Twemlow pone cara de sentirse incómodo cuando aparta la mano de la frente y contesta.
—Me inclino a pensar —dice— que todo depende de los sentimientos del caballero.
—Un caballero que contrae ese matrimonio no puede tener sentimientos —suelta Podsnap.
—Perdóneme, señor —dice Twemlow, en un tono no tan manso como es habitual en él—, pero no estoy de acuerdo con usted. Si los sentimientos de gratitud, respeto, admiración y afecto de este caballero le indujeron (como así creo) a casarse con esa dama…
—¡Esa dama! —repite Podsnap.
—Señor —contesta Twemlow, con los puños de la camisa un tanto erizados—, usted repite la palabra, y yo repito la palabra.
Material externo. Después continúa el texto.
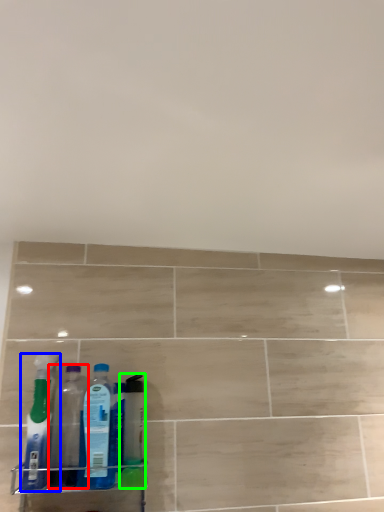 Question: Based on their relative distances, which object is farther from bottle (highlighted by a red box)? Choose from bottle (highlighted by a blue box) and cleaning product (highlighted by a green box).

Choices:
 (A) bottle
 (B) cleaning product

Answer: (B)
Esa dama. ¿Cómo la llamaría, si el mencionado caballero estuviera presente?
Como para Podsnap eso es un dilema, simplemente lo aparta con la mano sin decir nada.
—Lo que digo —retoma la palabra Twemlow— es que si tales sentimientos por parte del caballero lo impulsaron a casarse con ella, creo que esa acción lo hace aún más caballeroso, y a ella más dama. Y permítame decir que cuando utilizo la palabra «caballero», la empleo como un rango que puede ser alcanzado por cualquier hombre. Para mí los sentimientos de un caballero son sagrados, y le confieso que me incomoda que se los convierta en objeto de broma o de discusión.
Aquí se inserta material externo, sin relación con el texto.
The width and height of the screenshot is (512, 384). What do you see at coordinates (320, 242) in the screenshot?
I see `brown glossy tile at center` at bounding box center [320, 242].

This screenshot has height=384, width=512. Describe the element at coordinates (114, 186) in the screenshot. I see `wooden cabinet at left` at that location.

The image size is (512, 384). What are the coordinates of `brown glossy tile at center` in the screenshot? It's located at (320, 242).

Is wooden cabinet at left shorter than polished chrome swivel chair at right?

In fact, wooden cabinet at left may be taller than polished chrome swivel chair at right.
—Me gustaría saber si su noble pariente es de la misma opinión —dice con sorna Podsnap.
—Señor Podsnap —le contesta Twemlow—, permítame. Puede que sea de la misma opinión, o puede que no. No lo sé decir. Pero no puedo permitir que me dicte lo que he de pensar en un punto tan delicado, y acerca del cual mi convicción es muy firme.
De algún modo, aquel aguafiestas desanima a los presentes, y a lady Tippins nunca se la había visto tan glotona ni tan enfadada. Solo Mortimer Lightwood está radiante. Se ha preguntado a sí mismo, en referencia a todos los demás miembros del Comité: «¡Me pregunto si es usted la voz de la Sociedad!». Pero deja de hacerse la pregunta cuando Twemlow acaba de hablar, y mira en dirección a él como si estuviera agradecido. Cuando la compañía se dispersa —para entonces el señor y la señora Veneering han disfrutado de todo el honor de recibirles, y los invitados de todo el honor de asistir—, Mortimer acompaña a Twemlow hasta su casa, le estrecha la mano cordialmente al separarse, y alegremente pone rumbo a Temple.